Data records:
-=-=-=-=-

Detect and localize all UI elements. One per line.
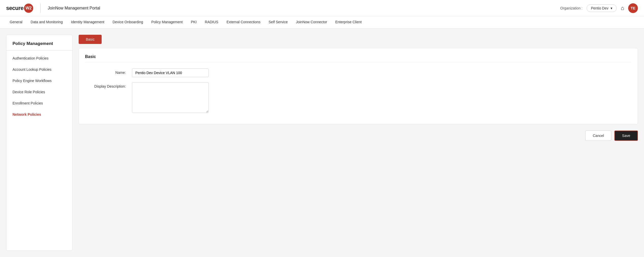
sidebar-title: Policy Management (6, 41, 72, 50)
tab-basic[interactable]: Basic (79, 35, 102, 44)
name-label: Name: (85, 68, 126, 75)
header-right: Organization : Pentio Dev ▾ ⌂ TE (560, 3, 638, 13)
sidebar-item-device-role[interactable]: Device Role Policies (6, 86, 72, 98)
sidebar-item-account-lookup[interactable]: Account Lookup Policies (6, 64, 72, 75)
nav-item-self-service[interactable]: Self Service (265, 17, 291, 28)
logo-badge: W2 (24, 4, 33, 13)
portal-title: JoinNow Management Portal (48, 6, 100, 10)
nav-item-enterprise-client[interactable]: Enterprise Client (332, 17, 365, 28)
nav-item-device-onboarding[interactable]: Device Onboarding (109, 17, 147, 28)
description-label: Display Description: (85, 82, 126, 88)
sidebar-divider (6, 50, 72, 51)
home-button[interactable]: ⌂ (621, 5, 624, 11)
nav-item-data-monitoring[interactable]: Data and Monitoring (27, 17, 66, 28)
form-card-title: Basic (85, 54, 631, 62)
sidebar-item-policy-engine[interactable]: Policy Engine Workflows (6, 75, 72, 86)
logo: secure W2 (6, 4, 33, 13)
name-input[interactable] (132, 68, 209, 77)
home-icon: ⌂ (621, 5, 624, 11)
org-selector[interactable]: Pentio Dev ▾ (587, 4, 616, 12)
org-selected-value: Pentio Dev (591, 6, 608, 10)
nav-item-policy-management[interactable]: Policy Management (148, 17, 186, 28)
header: secure W2 JoinNow Management Portal Orga… (0, 0, 644, 16)
description-row: Display Description: (85, 82, 631, 113)
main-container: Policy Management Authentication Policie… (0, 29, 644, 257)
nav-item-pki[interactable]: PKI (187, 17, 200, 28)
content-area: Basic Basic Name: Display Description: C… (79, 35, 638, 251)
nav-item-general[interactable]: General (6, 17, 26, 28)
org-label: Organization : (560, 6, 582, 10)
nav-item-identity[interactable]: Identity Management (67, 17, 108, 28)
nav-bar: General Data and Monitoring Identity Man… (0, 16, 644, 29)
form-card: Basic Name: Display Description: (79, 48, 638, 124)
tab-bar: Basic (79, 35, 638, 44)
nav-item-external-connections[interactable]: External Connections (223, 17, 264, 28)
avatar: TE (628, 3, 638, 13)
sidebar-item-auth-policies[interactable]: Authentication Policies (6, 53, 72, 64)
sidebar-item-enrollment[interactable]: Enrollment Policies (6, 98, 72, 109)
cancel-button[interactable]: Cancel (585, 131, 611, 141)
save-button[interactable]: Save (614, 131, 638, 141)
nav-item-joinnow-connector[interactable]: JoinNow Connector (292, 17, 331, 28)
header-divider (40, 4, 41, 13)
description-textarea[interactable] (132, 82, 209, 113)
logo-area: secure W2 JoinNow Management Portal (6, 4, 100, 13)
logo-text: secure (6, 5, 23, 11)
chevron-down-icon: ▾ (611, 6, 612, 10)
name-row: Name: (85, 68, 631, 77)
sidebar: Policy Management Authentication Policie… (6, 35, 73, 251)
action-bar: Cancel Save (79, 131, 638, 141)
sidebar-item-network-policies[interactable]: Network Policies (6, 109, 72, 120)
nav-item-radius[interactable]: RADIUS (201, 17, 222, 28)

-=-=-=-=-

No picture should be included when the data are set down again exactly.

Solution -
Detect and localize all UI elements. One per line.
sidebar-title: Policy Management (6, 41, 72, 50)
tab-basic[interactable]: Basic (79, 35, 102, 44)
name-label: Name: (85, 68, 126, 75)
header-right: Organization : Pentio Dev ▾ ⌂ TE (560, 3, 638, 13)
sidebar-item-device-role[interactable]: Device Role Policies (6, 86, 72, 98)
sidebar-item-account-lookup[interactable]: Account Lookup Policies (6, 64, 72, 75)
nav-item-self-service[interactable]: Self Service (265, 17, 291, 28)
logo-badge: W2 (24, 4, 33, 13)
portal-title: JoinNow Management Portal (48, 6, 100, 10)
nav-item-enterprise-client[interactable]: Enterprise Client (332, 17, 365, 28)
nav-item-device-onboarding[interactable]: Device Onboarding (109, 17, 147, 28)
description-label: Display Description: (85, 82, 126, 88)
sidebar-divider (6, 50, 72, 51)
home-button[interactable]: ⌂ (621, 5, 624, 11)
nav-item-data-monitoring[interactable]: Data and Monitoring (27, 17, 66, 28)
form-card-title: Basic (85, 54, 631, 62)
sidebar-item-policy-engine[interactable]: Policy Engine Workflows (6, 75, 72, 86)
logo: secure W2 (6, 4, 33, 13)
name-input[interactable] (132, 68, 209, 77)
home-icon: ⌂ (621, 5, 624, 11)
org-selector[interactable]: Pentio Dev ▾ (587, 4, 616, 12)
org-selected-value: Pentio Dev (591, 6, 608, 10)
nav-item-policy-management[interactable]: Policy Management (148, 17, 186, 28)
header: secure W2 JoinNow Management Portal Orga… (0, 0, 644, 16)
description-row: Display Description: (85, 82, 631, 113)
main-container: Policy Management Authentication Policie… (0, 29, 644, 257)
nav-item-pki[interactable]: PKI (187, 17, 200, 28)
content-area: Basic Basic Name: Display Description: C… (79, 35, 638, 251)
nav-item-general[interactable]: General (6, 17, 26, 28)
org-label: Organization : (560, 6, 582, 10)
nav-item-identity[interactable]: Identity Management (67, 17, 108, 28)
nav-bar: General Data and Monitoring Identity Man… (0, 16, 644, 29)
form-card: Basic Name: Display Description: (79, 48, 638, 124)
tab-bar: Basic (79, 35, 638, 44)
nav-item-external-connections[interactable]: External Connections (223, 17, 264, 28)
avatar: TE (628, 3, 638, 13)
sidebar-item-auth-policies[interactable]: Authentication Policies (6, 53, 72, 64)
sidebar-item-enrollment[interactable]: Enrollment Policies (6, 98, 72, 109)
cancel-button[interactable]: Cancel (585, 131, 611, 141)
save-button[interactable]: Save (614, 131, 638, 141)
nav-item-joinnow-connector[interactable]: JoinNow Connector (292, 17, 331, 28)
header-divider (40, 4, 41, 13)
description-textarea[interactable] (132, 82, 209, 113)
logo-area: secure W2 JoinNow Management Portal (6, 4, 100, 13)
logo-text: secure (6, 5, 23, 11)
chevron-down-icon: ▾ (611, 6, 612, 10)
name-row: Name: (85, 68, 631, 77)
sidebar: Policy Management Authentication Policie… (6, 35, 73, 251)
action-bar: Cancel Save (79, 131, 638, 141)
sidebar-item-network-policies[interactable]: Network Policies (6, 109, 72, 120)
nav-item-radius[interactable]: RADIUS (201, 17, 222, 28)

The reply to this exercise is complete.